Eccellenza agroalimentare, Coldiretti: la contraffazione ci costa 60 miliardi

di | 7 febbraio 2014 | attualità | 0 commenti

parmigianoCome è noto, l’eccellenza agroalimentare del made in Italy è purtroppo la più “taroccata” al mondo, con un danno enorme. La contraffazione e la falsificazione dei nostri prodotti fa perdere all’Italia oltre 60 miliardi di euro di fatturato che potrebbero generare reddito e lavoro in un difficile momento di crisi. A farlo presente è la Coldiretti, in uno studio presentato a Fieragricola a Verona, a conferma delle stime già note sul fenomeno della contraffazione alimentare.
Coldiretti ha presentato gli ultimi casi più eclatanti e curiosi di cibi italiani contraffatti scovati nei diversi continenti: dal pandoro argentino al salame veneto made in Canada, dall’asiago statunitense al kressecco della Germania, dal kit per falsificare il parmigiano reggiano a quello per taroccare il vino Valpolicella.

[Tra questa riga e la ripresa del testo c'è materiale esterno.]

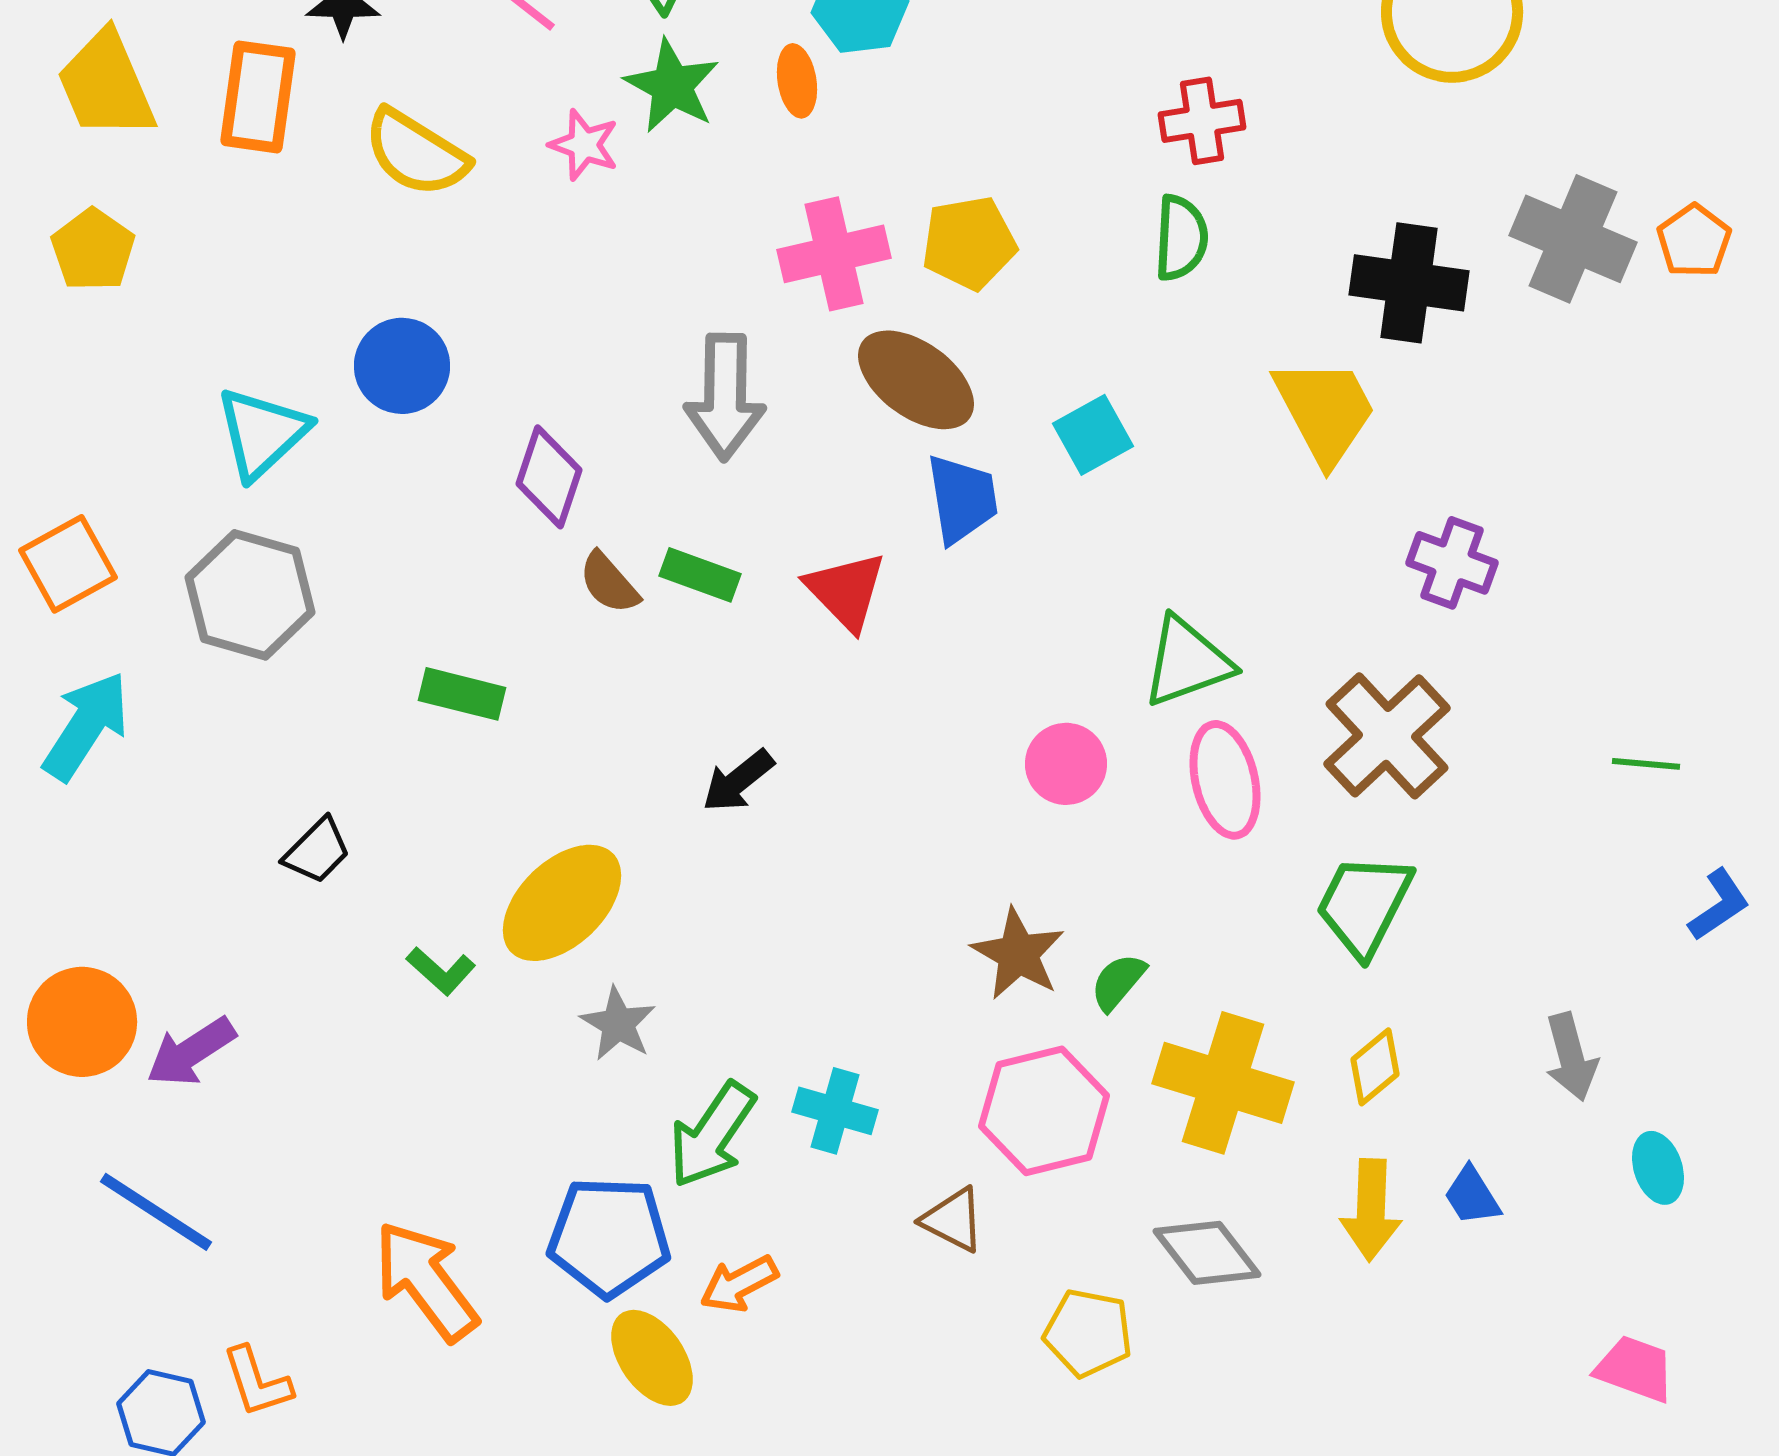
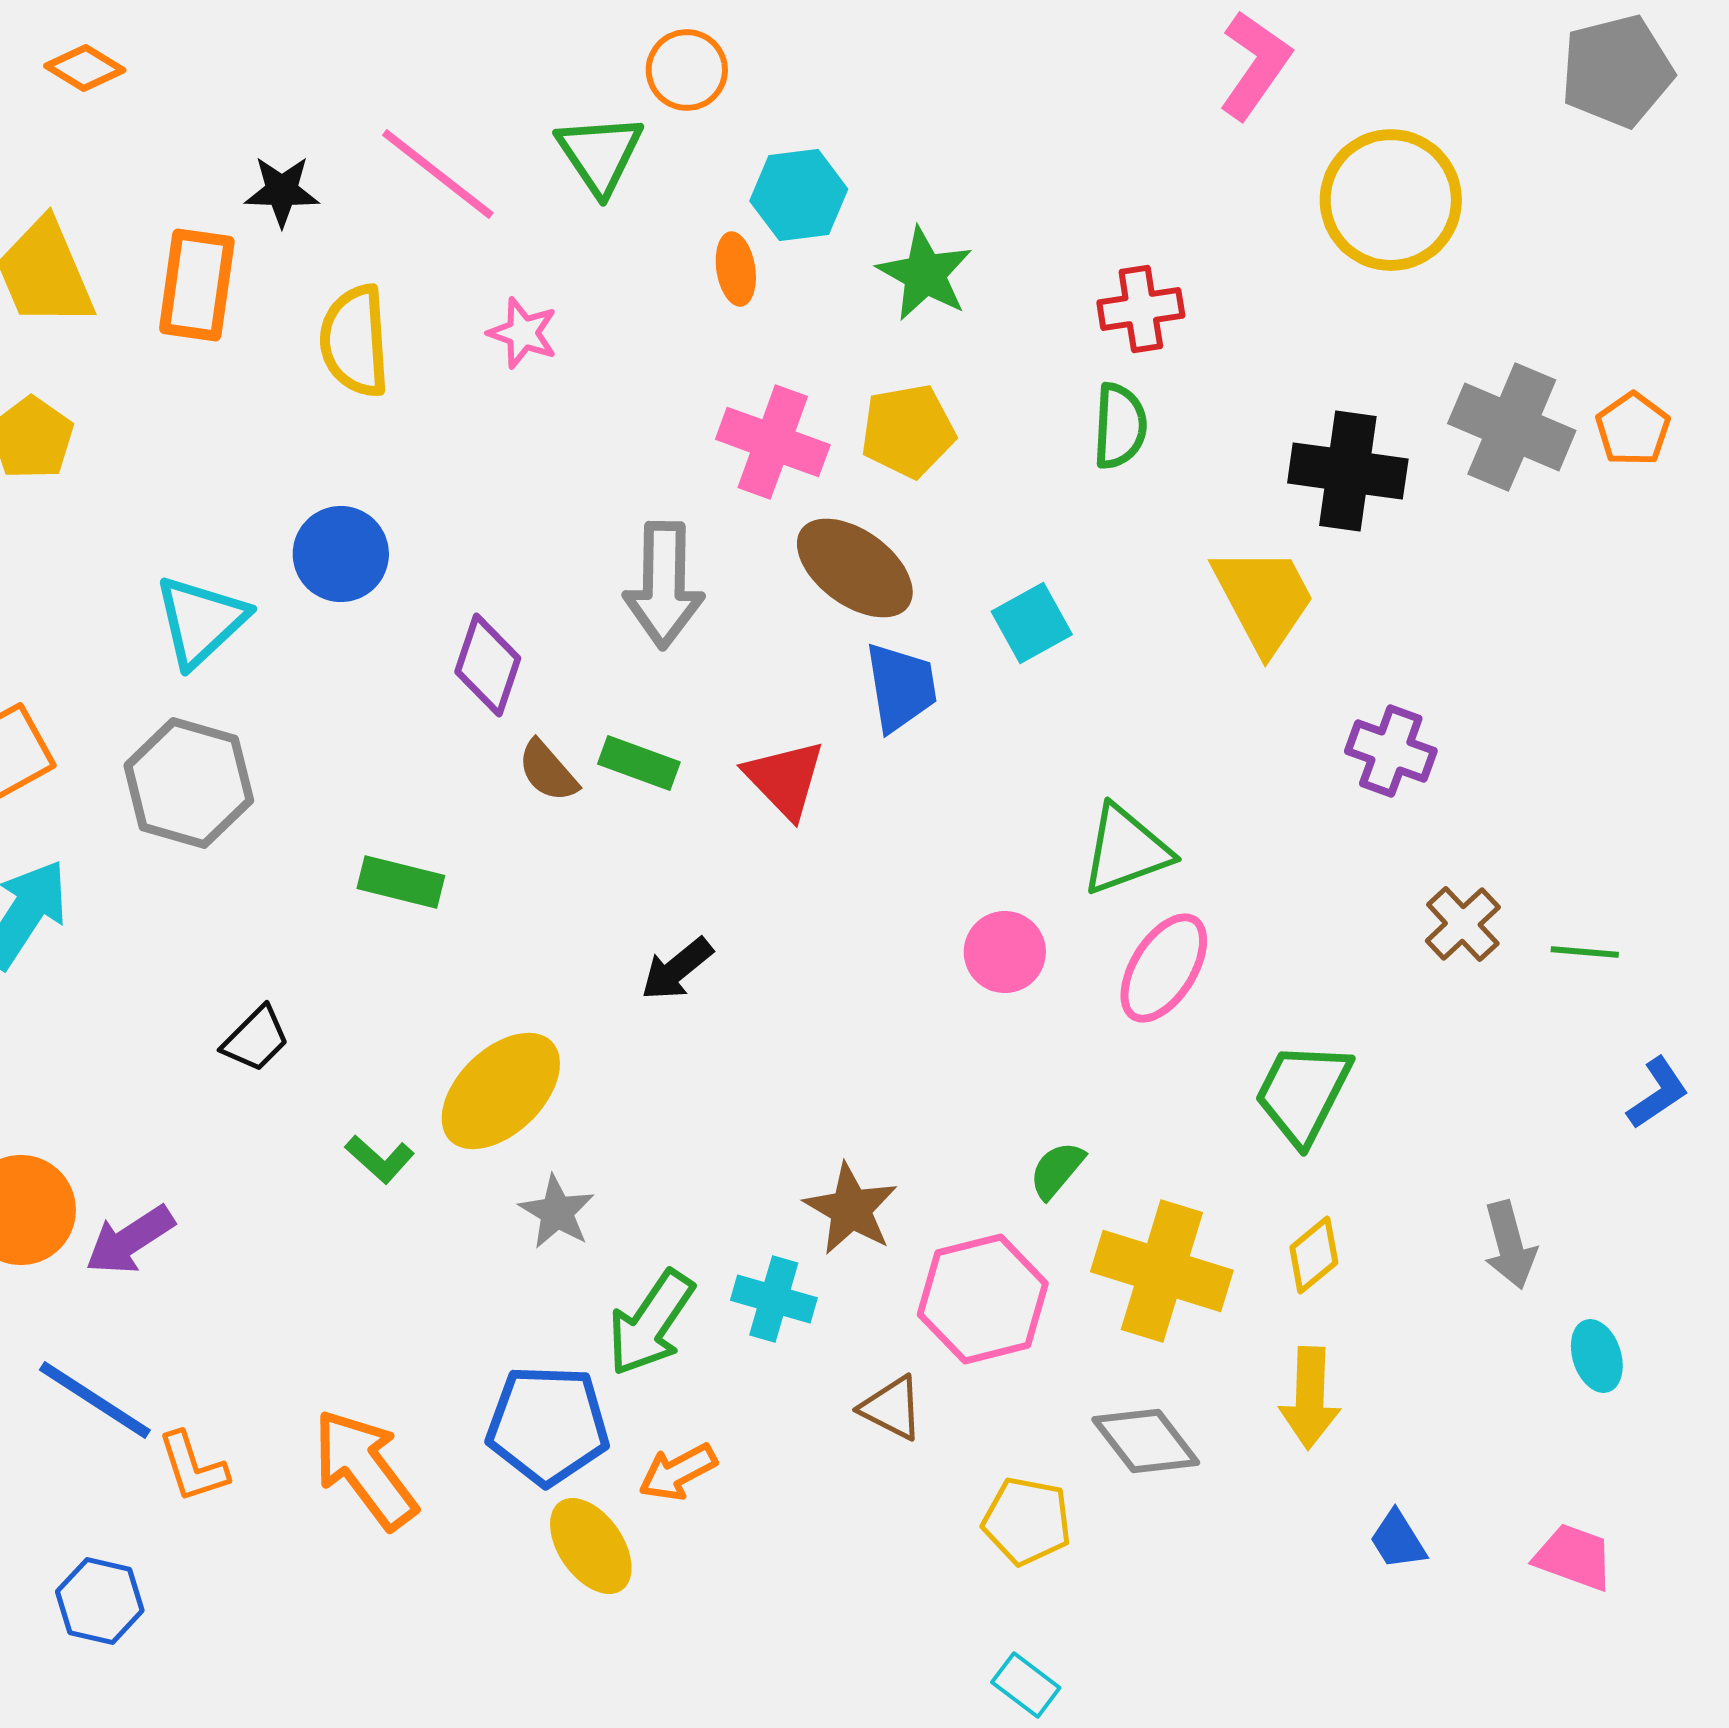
green star: (672, 86) -> (925, 274), moved
yellow semicircle: (416, 153) -> (355, 341), turned 54
pink cross: (834, 254) -> (773, 442), turned 33
brown cross: (1387, 736) -> (1463, 924), moved, size x0.6
pink ellipse: (1225, 780) -> (1164, 968), turned 45
brown star: (1018, 954) -> (851, 1209), moved
blue trapezoid: (1472, 1196) -> (1398, 1540), moved
orange L-shape: (257, 1382) -> (193, 1467), moved

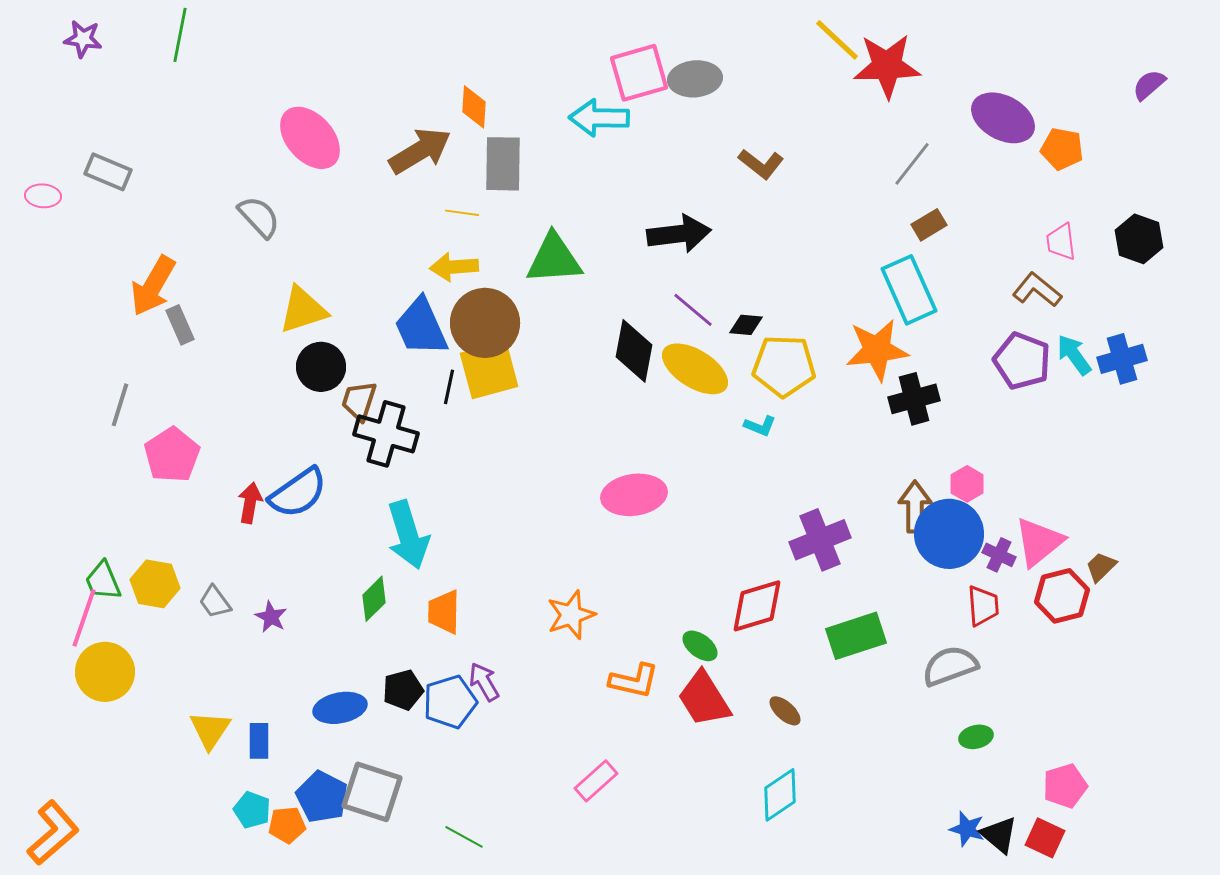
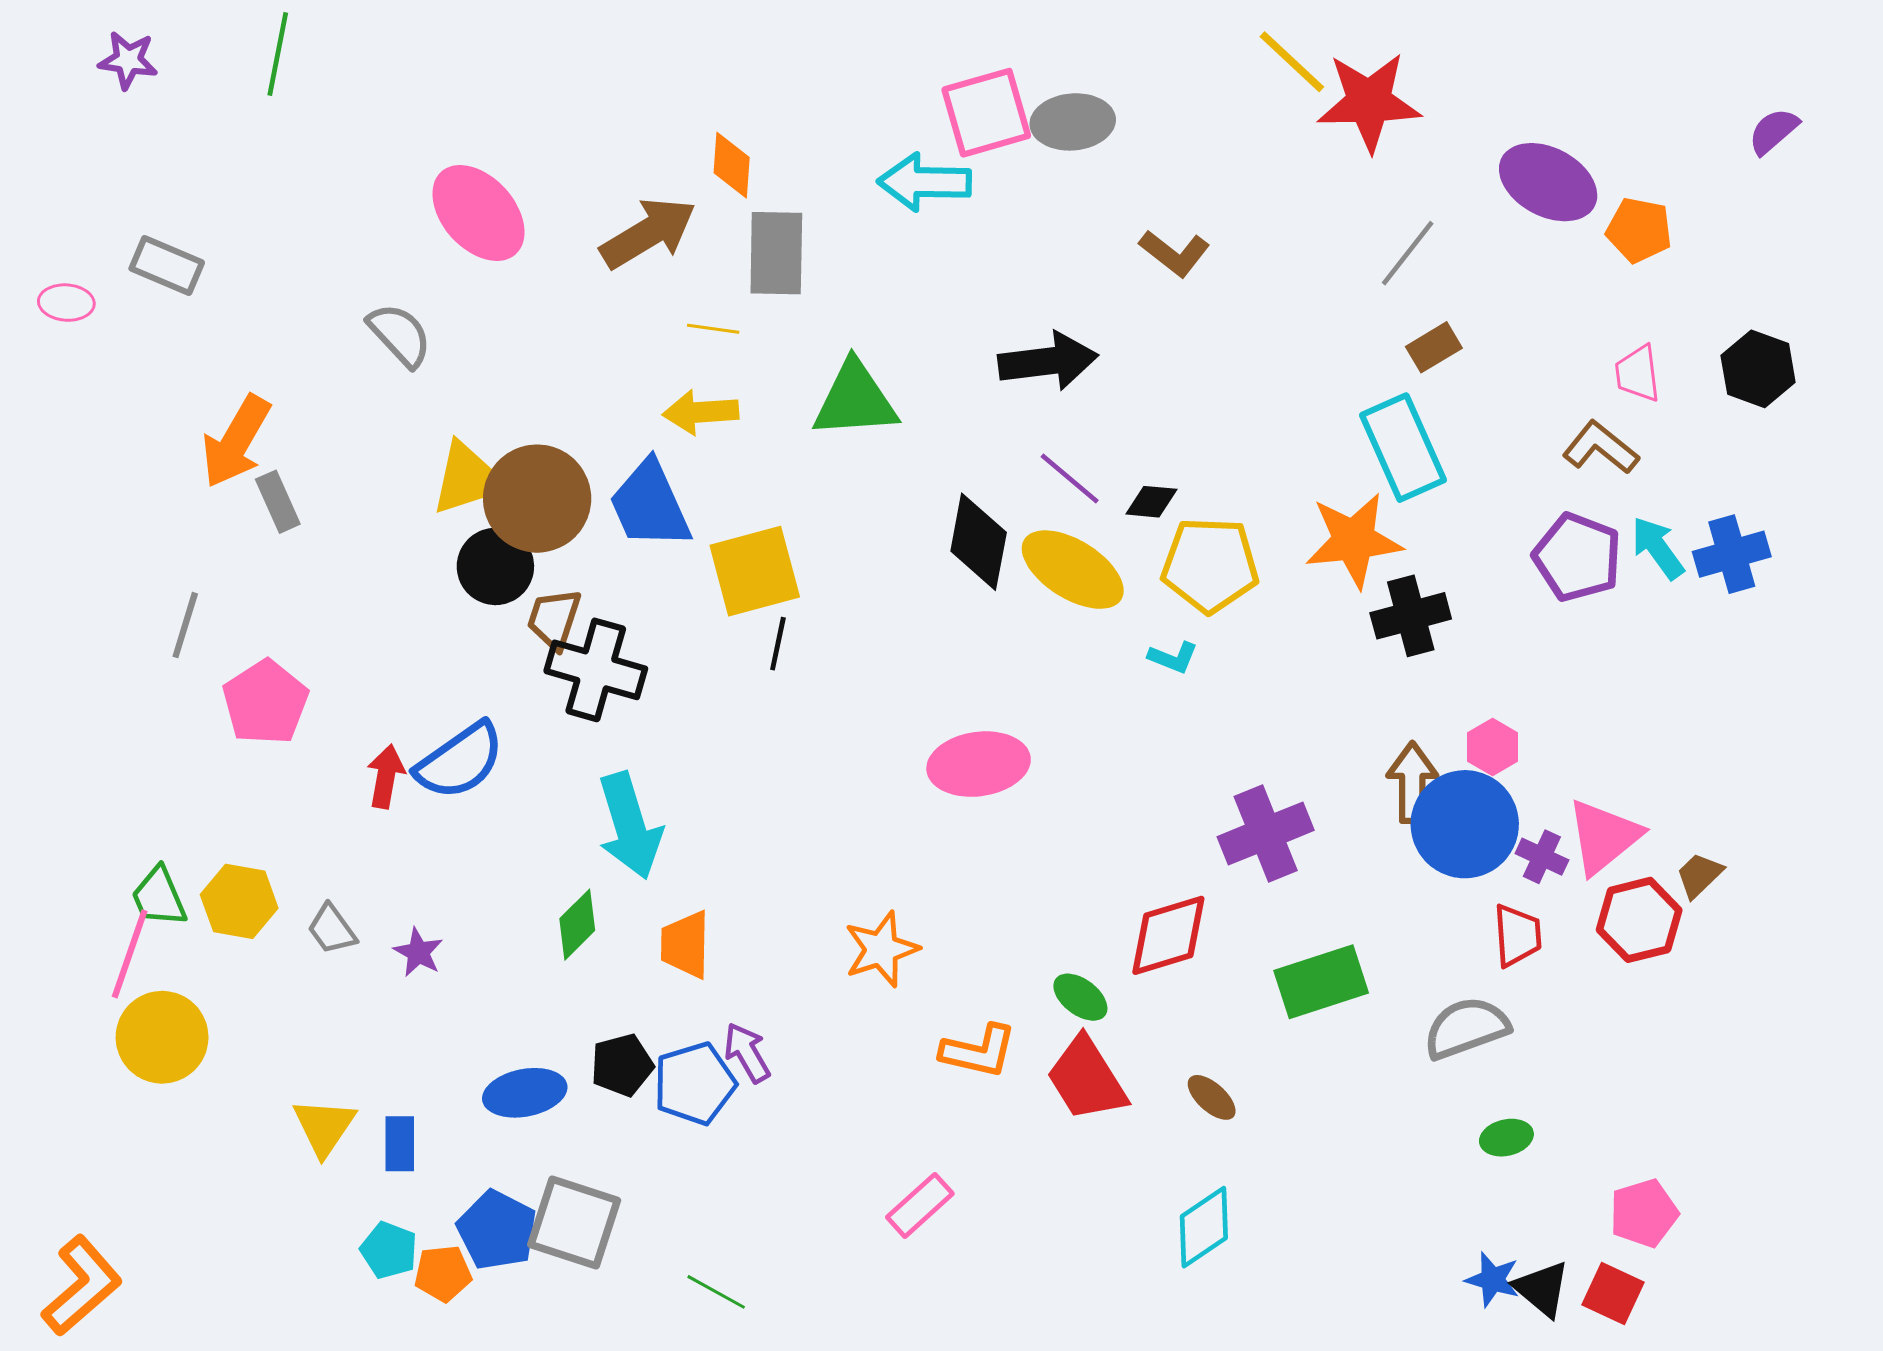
brown circle: (485, 323) -> (537, 499), moved
black line: (449, 387) -> (778, 644), moved

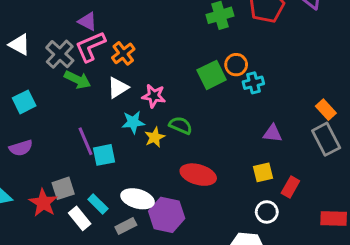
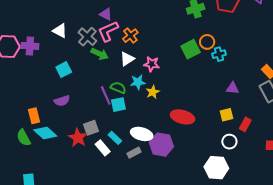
green semicircle: (181, 125) -> (118, 88), moved

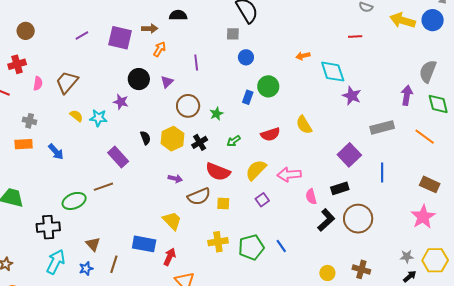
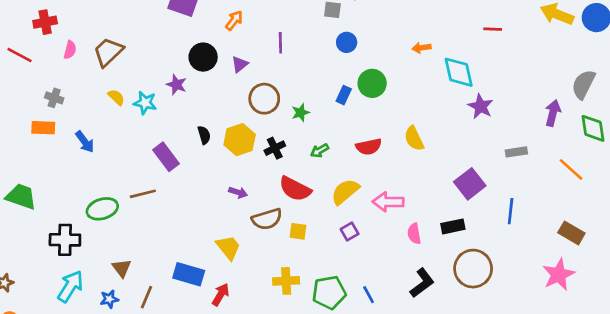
gray rectangle: (382, 127) -> (516, 152), size x0.7
black L-shape: (326, 220) -> (422, 283), moved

“C’è in atto un salto di qualità dell’agropirateria internazionale che – denuncia la Coldiretti – è arrivata a colpire i prodotti più rappresentativi dell’identità alimentare nazionale con danni economici e di immagine non più sostenibili per l’agricoltura italiana. La denominazione parmigiano reggiano resta la più copiata nel mondo con il “parmesan” diffuso in tutti i continenti, dagli Stati Uniti al Canada, dall’Australia fino al Giappone, ma in vendita c’è anche il “parmesao” in Brasile, il “regianito” in Argentina, “reggiano” e “parmesao” in tutto il Sud America, ma anche “pamesello” in Belgio”.
“Ma ora – continua la Coldiretti – cè addirittura la possibilità di acquistare (in Gran Bretagna, negli Usa o in Australia) un kit per fare il pregiato formaggio italiano, ovviamente senza dare alcuna importanza al latte utilizzato. Una vera e propria truffa che colpisce anche i vini italiani più prestigiosi come il Valpolicella che può essere taroccato con un miracoloso kit che promette di ottenerlo in pochi giorni con miscugli di polveri e mosto”.
La gamma dei prodotti alimentari falsificati si è allargata ed è ora possibile trovare sul mercato – precisa la Coldiretti – formaggi come il pecorino friulano, il romanello e il crotonese prodotti in Canada o la “gorgonzola sauce” realizzata in Germania. Anche i falsi salumi made in Italy tirano a livello internazionale: dalla “mortadela siciliana” rumena, al salame tipo Milano fatto in Brasile, dal “cacciatore salami” e la “soppressata salami” prodotti in Canada, al “prosciutto cotto Villa Gusto” diffuso in Germania.